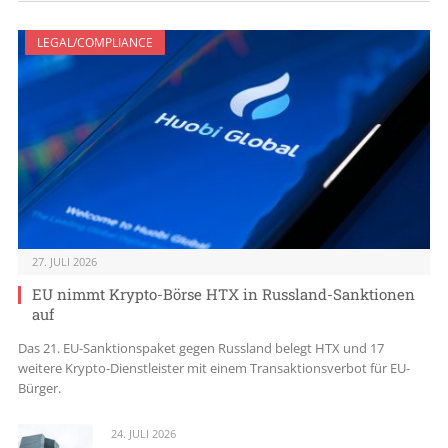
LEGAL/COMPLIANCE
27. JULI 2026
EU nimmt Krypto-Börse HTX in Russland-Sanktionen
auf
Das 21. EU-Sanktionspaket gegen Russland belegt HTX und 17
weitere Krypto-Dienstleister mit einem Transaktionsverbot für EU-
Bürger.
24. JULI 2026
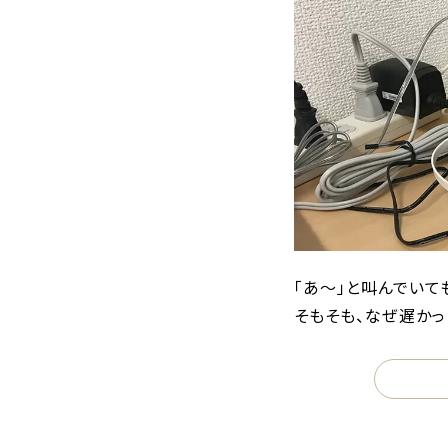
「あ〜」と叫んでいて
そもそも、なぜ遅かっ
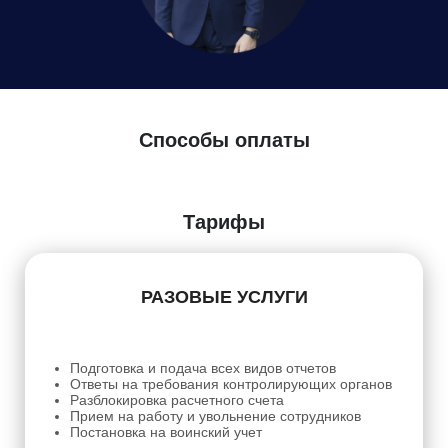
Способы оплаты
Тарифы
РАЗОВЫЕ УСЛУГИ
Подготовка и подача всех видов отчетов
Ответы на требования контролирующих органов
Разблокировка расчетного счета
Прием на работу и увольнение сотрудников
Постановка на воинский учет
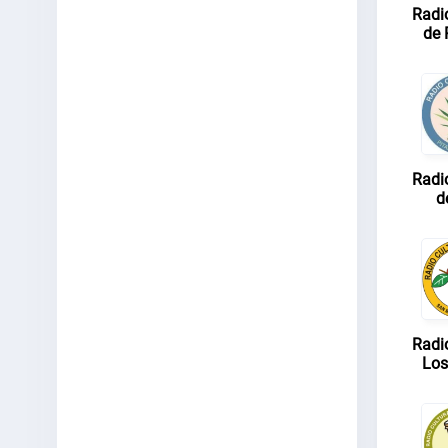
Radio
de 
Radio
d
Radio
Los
------
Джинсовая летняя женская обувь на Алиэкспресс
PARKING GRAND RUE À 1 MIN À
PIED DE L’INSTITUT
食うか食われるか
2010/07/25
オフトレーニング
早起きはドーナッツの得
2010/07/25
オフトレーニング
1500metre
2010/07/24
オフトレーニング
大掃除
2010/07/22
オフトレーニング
------
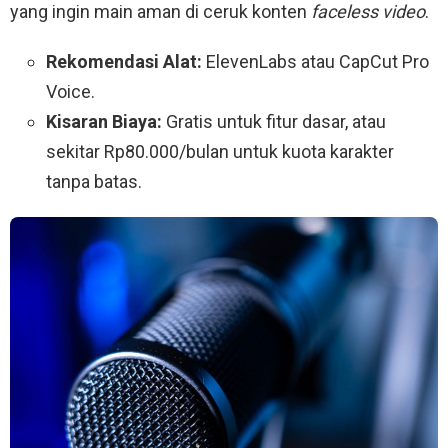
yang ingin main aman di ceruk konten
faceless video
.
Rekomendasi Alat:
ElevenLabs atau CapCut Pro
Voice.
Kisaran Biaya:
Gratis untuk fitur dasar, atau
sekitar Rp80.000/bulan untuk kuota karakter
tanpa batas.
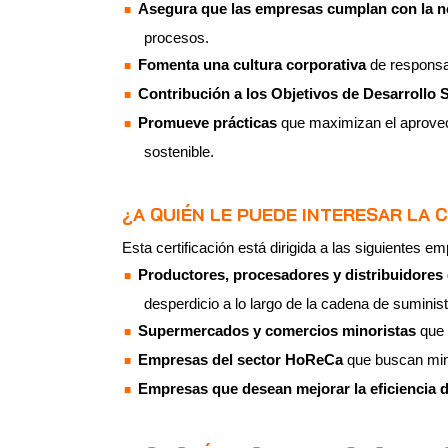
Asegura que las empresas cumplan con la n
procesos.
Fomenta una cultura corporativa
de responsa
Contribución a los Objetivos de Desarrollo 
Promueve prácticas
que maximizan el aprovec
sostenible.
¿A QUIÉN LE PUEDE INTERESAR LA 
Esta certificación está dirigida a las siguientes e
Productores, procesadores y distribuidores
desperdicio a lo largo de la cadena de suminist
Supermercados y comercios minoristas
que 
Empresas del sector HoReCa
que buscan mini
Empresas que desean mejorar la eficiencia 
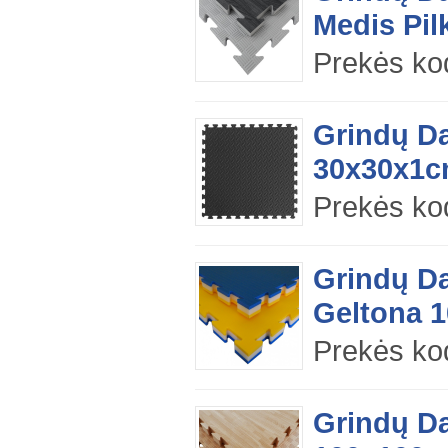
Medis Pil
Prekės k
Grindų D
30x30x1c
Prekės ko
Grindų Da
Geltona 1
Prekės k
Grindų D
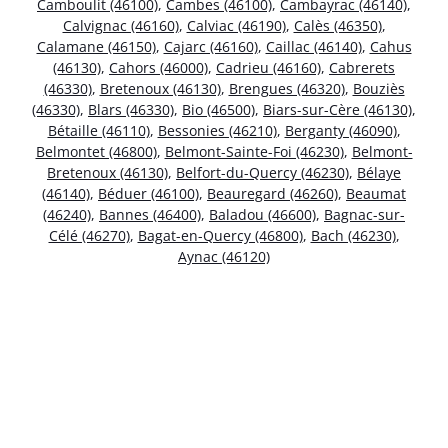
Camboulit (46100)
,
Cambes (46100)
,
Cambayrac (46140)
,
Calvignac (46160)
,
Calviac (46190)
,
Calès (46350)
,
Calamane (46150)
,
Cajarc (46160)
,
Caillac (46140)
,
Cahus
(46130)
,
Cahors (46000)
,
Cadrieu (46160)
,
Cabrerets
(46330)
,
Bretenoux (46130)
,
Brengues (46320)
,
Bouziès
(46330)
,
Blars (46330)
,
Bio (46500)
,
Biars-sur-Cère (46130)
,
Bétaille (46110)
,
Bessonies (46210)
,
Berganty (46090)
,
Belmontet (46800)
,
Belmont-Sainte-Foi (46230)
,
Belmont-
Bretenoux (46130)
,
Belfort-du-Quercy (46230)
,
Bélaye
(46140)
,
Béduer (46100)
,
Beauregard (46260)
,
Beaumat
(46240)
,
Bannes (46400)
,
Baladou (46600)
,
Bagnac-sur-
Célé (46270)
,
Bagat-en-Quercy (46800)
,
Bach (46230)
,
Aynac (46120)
------
Activity:
Using the material above, reproduce only the lines that run from the line with "LEGAL/COMPLIANCE" up to and including the line with "Ответы на требования контролирующих органов", exactly, with the pictures dropped.

Written response:
LEGAL/COMPLIANCE
27. JULI 2026
EU nimmt Krypto-Börse HTX in Russland-Sanktionen
auf
Das 21. EU-Sanktionspaket gegen Russland belegt HTX und 17
weitere Krypto-Dienstleister mit einem Transaktionsverbot für EU-
Bürger.
24. JULI 2026
「あ〜」と叫んでいて
そもそも、なぜ遅かっ
Способы оплаты
Тарифы
РАЗОВЫЕ УСЛУГИ
Подготовка и подача всех видов отчетов
Ответы на требования контролирующих органов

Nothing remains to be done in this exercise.